Material provided ::
════════════════
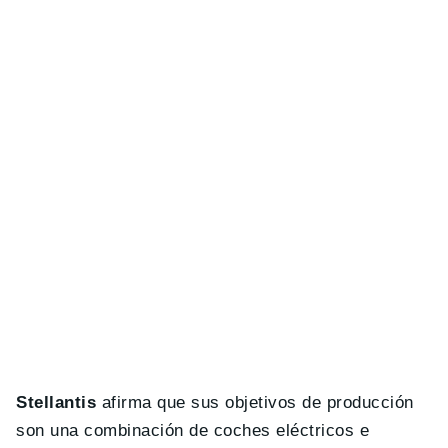
Stellantis
afirma que sus objetivos de producción
son una combinación de coches eléctricos e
════════════════
Every line above should be copied exactly, apart from any pictures.

Stellantis
afirma que sus objetivos de producción
son una combinación de coches eléctricos e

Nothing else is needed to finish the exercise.